Perched across from the Chateau Marmont, in front of what was until recently Hollywood Hounds, is Bullwinkle Moose, nearly 20 feet tall and in mid-pirouette with his friend Rocky the Flying Squirrel balancing in hand.
Ever wonder why the famous moose is mounted here on Sunset Boulevard?
The building directly behind Bullwinkle, 8217 Sunset Blvd. at Havenhurst, was once the home of Jay Ward Productions, the company responsible for a wide collection of cartoon characters, including Rocky and Bullwinkle, Peabody and Sherman, Dudley Do-Right, George of the Jungle and Cap’n Crunch. Jay Ward was the creator and producer of many of America’s most popular television cartoons.
To celebrate “The Bullwinkle Show” moving to the NBC network and a color format (while also feeding Jay Ward’s obsession with elaborate publicity stunts) the likeness of the Moose and Squirrel was revealed on Sept. 24,1961 with great fanfare.
All but one lane of Sunset Boulevard was closed and blonde bombshell Jayne Mansfield, also known for publicity stunts and for being the inventor of the nip-slip, performed the reveal (no not that reveal!) to a crowd of 5,000. And while today Bullwinkle stands still, when the curtain dropped in 1961 the statue spun in place, round and round and round.
In addition to the spinning statue, Ward also marked (mocked) the Hollywood occasion with his own take on the Chinese Theatre’s celebrity hand prints. Still intact around the base of the statue are a series of concrete circles, each with a signature and small impression, not of hands, but elbows. Why the elbow? So celebrities did not have to put down their martinis, of course!
The elbow collection includes: Walt Disney, Spike Jones and his band, Dale Olson, Rowland Barber, Bill Scott, William Conrad, Paul Frees and many others, most of whom were involved with the Rocky and Bullwinkle world.

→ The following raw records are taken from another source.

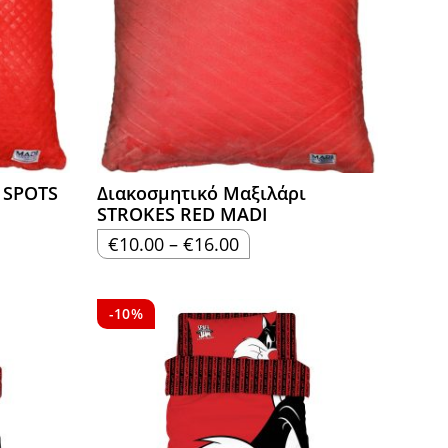
 SPOTS
Διακοσμητικό Μαξιλάρι
STROKES RED MADI
Price
€
10.00
–
€
16.00
range:
€10.00
through
€16.00
-10%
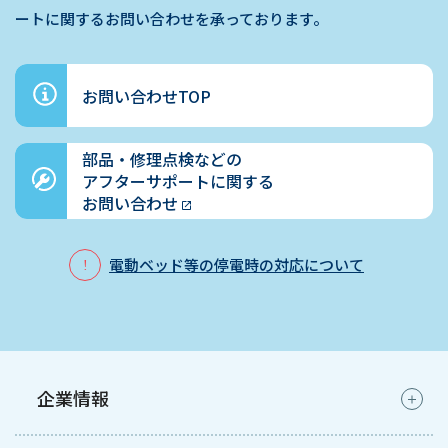
ートに関するお問い合わせを承っております。
お問い合わせTOP
部品・修理点検などの
アフターサポートに関する
お問い合わせ
電動ベッド等の停電時の対応について
企業情報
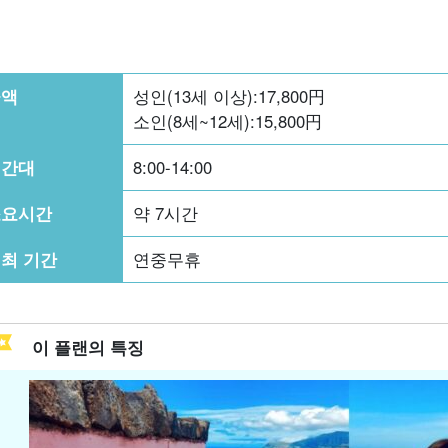
금액
성인(13세 이상):
17,800
円
소인(8세~12세):
15,800
円
시간대
8:00-14:00
소요시간
약 7시간
최 기간
연중무휴
이 플랜의 특징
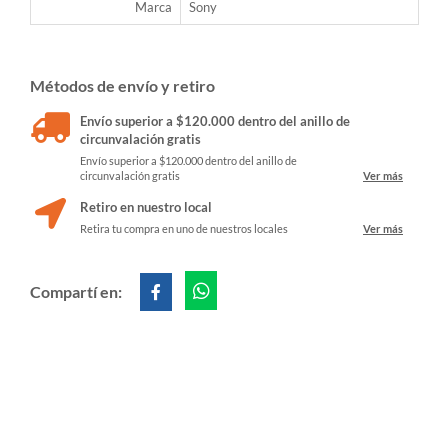
Marca
Sony
Métodos de envío y retiro
Envío superior a $120.000 dentro del anillo de
circunvalación gratis
Envío superior a $120.000 dentro del anillo de
circunvalación gratis
Ver más
Retiro en nuestro local
Retira tu compra en uno de nuestros locales
Ver más
Compartí en:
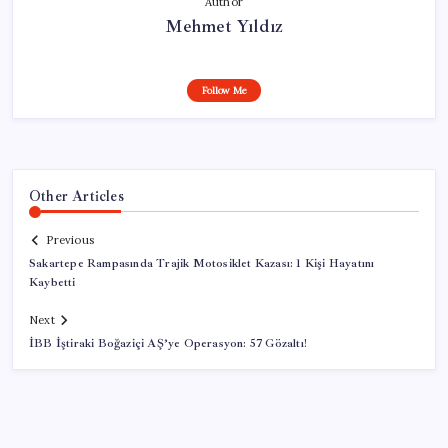
Author
Mehmet Yıldız
Follow Me
Other Articles
Previous
Sakartepe Rampasında Trajik Motosiklet Kazası: 1 Kişi Hayatını
Kaybetti
Next
İBB İştiraki Boğaziçi AŞ’ye Operasyon: 57 Gözaltı!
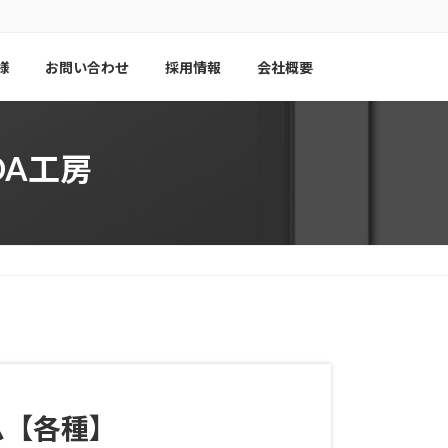
様
お問い合わせ
採用情報
会社概要
DA工房
ム【各種】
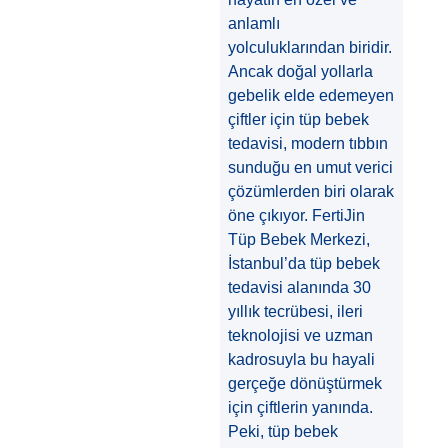
anlamlı
yolculuklarından biridir.
Ancak doğal yollarla
gebelik elde edemeyen
çiftler için tüp bebek
tedavisi, modern tıbbın
sunduğu en umut verici
çözümlerden biri olarak
öne çıkıyor. FertiJin
Tüp Bebek Merkezi,
İstanbul’da tüp bebek
tedavisi alanında 30
yıllık tecrübesi, ileri
teknolojisi ve uzman
kadrosuyla bu hayali
gerçeğe dönüştürmek
için çiftlerin yanında.
Peki, tüp bebek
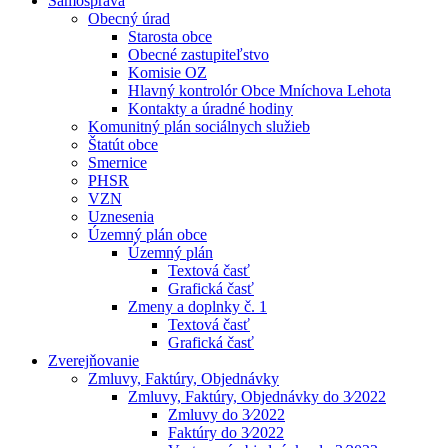
Samospráva
Obecný úrad
Starosta obce
Obecné zastupiteľstvo
Komisie OZ
Hlavný kontrolór Obce Mníchova Lehota
Kontakty a úradné hodiny
Komunitný plán sociálnych služieb
Štatút obce
Smernice
PHSR
VZN
Uznesenia
Územný plán obce
Územný plán
Textová časť
Grafická časť
Zmeny a doplnky č. 1
Textová časť
Grafická časť
Zverejňovanie
Zmluvy, Faktúry, Objednávky
Zmluvy, Faktúry, Objednávky do 3⁄2022
Zmluvy do 3⁄2022
Faktúry do 3⁄2022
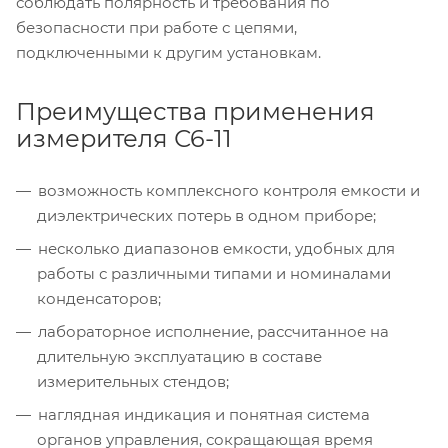
соблюдать полярность и требования по
безопасности при работе с цепями,
подключенными к другим установкам.
Преимущества применения
измерителя С6-11
возможность комплексного контроля емкости и
диэлектрических потерь в одном приборе;
несколько диапазонов емкости, удобных для
работы с различными типами и номиналами
конденсаторов;
лабораторное исполнение, рассчитанное на
длительную эксплуатацию в составе
измерительных стендов;
наглядная индикация и понятная система
органов управления, сокращающая время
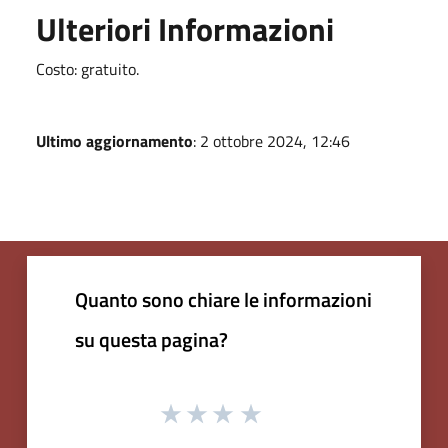
Ulteriori Informazioni
Costo: gratuito.
Ultimo aggiornamento
: 2 ottobre 2024, 12:46
Quanto sono chiare le informazioni
su questa pagina?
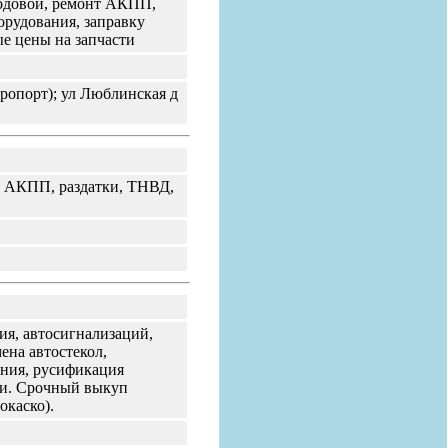
ходовой, ремонт АКПП,
орудования, заправку
е цены на запчасти
эропорт); ул Люблинская д
й. АКПП, раздатки, ТНВД,
ия, автосигнализаций,
ена автостекол,
ания, русификация
ки. Срочный выкуп
окаско).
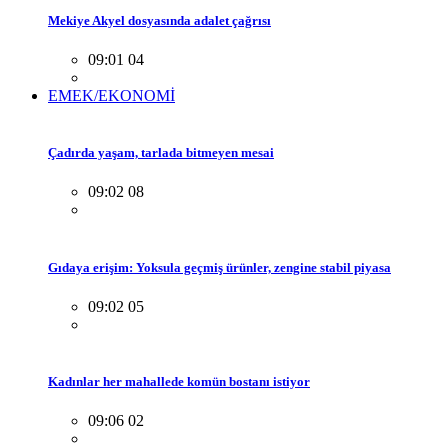
Mekiye Akyel dosyasında adalet çağrısı
09:01 04
EMEK/EKONOMİ
Çadırda yaşam, tarlada bitmeyen mesai
09:02 08
Gıdaya erişim: Yoksula geçmiş ürünler, zengine stabil piyasa
09:02 05
Kadınlar her mahallede komün bostanı istiyor
09:06 02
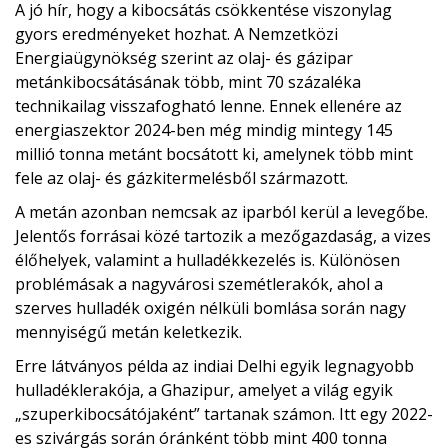
A jó hír, hogy a kibocsátás csökkentése viszonylag
gyors eredményeket hozhat. A Nemzetközi
Energiaügynökség szerint az olaj- és gázipar
metánkibocsátásának több, mint 70 százaléka
technikailag visszafogható lenne. Ennek ellenére az
energiaszektor 2024-ben még mindig mintegy 145
millió tonna metánt bocsátott ki, amelynek több mint
fele az olaj- és gázkitermelésből származott.
A metán azonban nemcsak az iparból kerül a levegőbe.
Jelentős forrásai közé tartozik a mezőgazdaság, a vizes
élőhelyek, valamint a hulladékkezelés is. Különösen
problémásak a nagyvárosi szemétlerakók, ahol a
szerves hulladék oxigén nélküli bomlása során nagy
mennyiségű metán keletkezik.
Erre látványos példa az indiai Delhi egyik legnagyobb
hulladéklerakója, a Ghazipur, amelyet a világ egyik
„szuperkibocsátójaként” tartanak számon. Itt egy 2022-
es szivárgás során óránként több mint 400 tonna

As if these shenanigans were not enough, Bullwinkle’s pose, spin and attire were all a carefully calculated contextual commentary. Directly across Sunset was a one-of-a-kind billboard advertising the Sahara Hotel in Las Vegas. A shimmering blue backdrop for a scantily clad mechanized showgirl, spinning atop a silver dollar, it was a real traffic stopper. Bullwinkle adopted her alluring attire, leg-up pose and signature showgirl spin.
The Sahara girl became quite famous during her decade on the Strip (1957-1966), both for the incredible number of complaints she drew from residents of the Chateau Marmont, in whose windows her dance never ceased, and for her place on the cover of writer Gore Vidal’s controversial 1968 novel “Myra Breckinridge.” “Myra Breckinridge” was a satire on American culture and an attempt to break down the assumption of gender and sexuality norms. It was a potent voice in the 1960s and 70s sexual revolution and much of it was set at the Chateau Marmont.
Yet even Vidal, who lived at the Chateau from 1956-1959 while writing for MGM and used the showgirl’s image for his book’s cover, said of the billboard, “Oh, God, to wake up in the morning with a hangover and look out and see that figure turning, turning, holding the sombrero — you knew what death would be like.”
The showgirl was also the inspiration behind the pose and outfit (cowboy hat included) that Raquel Welch sported on the poster of the book’s film adaptation of the same name. ”Myra Breckinridge,” the film, has consistently been named one of the worst films of all time and Vidal even disassociated himself from it.
Vidal did not write his story of the transexual Myra/Myron while staying at the Chateau Marmont, but was familiar with the locale. The view from the Chateau for much of the 1960s included both the showgirl and her cartoon parody in the same eyeful. Double figures, both giant, each turning, turning and turning.
Could it be that Vidal’s attack on sex and gender norms, and his poke at the Hollywood studio system, was shaped by Ward’s mixed-gender Moose monument?
Perhaps Myra Breckinridge began her/his life as Myra/Myron Bullwinkle.
The showgirl was unceremoniously taken down in 1966 and replaced by the Marlboro Man, a 60-foot tall silhouetted display of old-fashioned American machismo. The Marlboro Man was exactly the kind of retrograde male sexuality that Gore Vidal’s Myra would have taken great pleasure forcing into submission.
And were Jay Ward still around, this cowboy was the kind of prominent pop-culture icon that would have been ripe for parody, prompting another free flip-flop of gender by his unexpectedly liberated Moose.
Come to where the funny is. Come to Moose country.
Any leads on pictures of the Sahara Girl? Surely some took a photo of her back then? Thanks!